Re: [virtio-dev] Re: [VIRTIO PCI PATCH v5 1/1] transport-pci: Add freeze_mode to virtio_pci_common_cfg

Chen, Jiqian Wed, 27 Sep 2023 02:00:41 -0700

On 2023/9/26 19:09, Michael S. Tsirkin wrote:
> On Tue, Sep 26, 2023 at 11:00:28AM +0000, Chen, Jiqian wrote:
>> On 2023/9/26 10:51, Jason Wang wrote:
>>> On Tue, Sep 26, 2023 at 10:24 AM Chen, Jiqian <jiqian.c...@amd.com> wrote:
>>>>
>>>> On 2023/9/25 10:52, Jason Wang wrote:
>>>>> On Fri, Sep 22, 2023 at 4:07 PM Chen, Jiqian <jiqian.c...@amd.com> wrote:
>>>>>>
>>>>>> Hi Jason,
>>>>>>
>>>>>> On 2023/9/22 11:17, Jason Wang wrote:
>>>>>>> On Thu, Sep 21, 2023 at 2:28 PM Chen, Jiqian <jiqian.c...@amd.com> 
>>>>>>> wrote:
>>>>>>>>
>>>>>>>> Hi Jason,
>>>>>>>>
>>>>>>>> On 2023/9/21 12:22, Jason Wang wrote:
>>>>>>>>> On Tue, Sep 19, 2023 at 7:43 PM Jiqian Chen <jiqian.c...@amd.com> 
>>>>>>>>> wrote:
>>>>>>>>>>
>>>>>>>>>> When guest vm does S3, Qemu will reset and clear some things of 
>>>>>>>>>> virtio
>>>>>>>>>> devices, but guest can't aware that, so that may cause some problems.
>>>>>>>>>> For excample, Qemu calls virtio_reset->virtio_gpu_gl_reset when guest
>>>>>>>>>> resume, that function will destroy render resources of virtio-gpu.
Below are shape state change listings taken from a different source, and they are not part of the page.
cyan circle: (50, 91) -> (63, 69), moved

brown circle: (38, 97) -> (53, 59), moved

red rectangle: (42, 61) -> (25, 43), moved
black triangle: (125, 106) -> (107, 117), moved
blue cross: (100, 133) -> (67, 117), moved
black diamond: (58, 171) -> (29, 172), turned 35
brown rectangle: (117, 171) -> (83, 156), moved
As
>>>>>>>>>> a result, after guest resume, the display can't come back and we only
>>>>>>>>>> saw a black screen. Due to guest can't re-create all the resources, 
>>>>>>>>>> so
>>>>>>>>>> we need to let Qemu not to destroy them when S3.
>>>>>>>>>>
>>>>>>>>>> For above purpose, we need a mechanism that allows guests and QEMU to
>>>>>>>>>> negotiate their reset behavior. So this patch add a new parameter
>>>>>>>>>> named freeze_mode to struct virtio_pci_common_cfg. And when guest
>>>>>>>>>> suspends, it can write freeze_mode to be FREEZE_S3, and then virtio
>>>>>>>>>> devices can change their reset behavior on Qemu side according to
>>>>>>>>>> freeze_mode. What's more, freeze_mode can be used for all virtio
>>>>>>>>>> devices to affect the behavior of Qemu, not just virtio gpu device.
>>>>>>>>>
>>>>>>>>> A simple question, why is this issue specific to pci?
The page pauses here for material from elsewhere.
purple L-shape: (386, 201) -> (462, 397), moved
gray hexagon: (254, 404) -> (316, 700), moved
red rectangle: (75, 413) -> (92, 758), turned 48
>>>>>>>> I thought you possibly missed the previous version patches. At the 
>>>>>>>> beginning, I just wanted to add a new feature flag 
>>>>>>>> VIRTIO_GPU_F_FREEZE_S3 for virtio-gpu since I encountered virtio-gpu 
>>>>>>>> issue during guest S3, so that the guest and qemu can negotiate and 
>>>>>>>> change the reset behavior during S3. But Parav and Mikhail hoped me 
>>>>>>>> can improve the feature to a pci level, then other virtio devices can 
>>>>>>>> also benefit from it. Although I am not sure if expanding its 
>>>>>>>> influence is appropriate, I have not received any feedback from 
>>>>>>>> others, so I change it to the pci level and made this version.
>>>>>>>> If you are interested, please see the previous version: 
>>>>>>>> https://lists.oasis-open.org/archives/virtio-comment/202307/msg00209.html,
>>>>>>>>  thank you.
>>>>>>>
>>>>>>> This is not a good answer. Let me ask you differently, why don't you
>>>>>>> see it in other forms of transport like virtio-gpu-mmio?
>>>>>> Sorry for not understanding your question before. Did you mean why did I 
>>>>>> add freeze_mode for virtio-pci type devices instead of virtio-mmio type 
>>>>>> devices?
>>>>>
>>>>> Yes.
>>>>>
>>>>>> If that's the case, it isn't well thought out by me, because there is 
>>>>>> only virtio-gpu with pci support in my environment, so I, as a matter of 
>>>>>> course, improve it from virtio-gpu-pci to a virtio-pci level instead of 
>>>>>> virtio-mmio.
>>>>>> Do you think I need to add freeze_mode for virtio-mmio too?
>>>>>
>>>>> Because the function you describe is to preserve the render resources
>>>>> which have nothing specific to PCI. It's a core virtio function.
>>>>>
>>>>> I'd suggest fixing it at the virtio level instead of PCI level.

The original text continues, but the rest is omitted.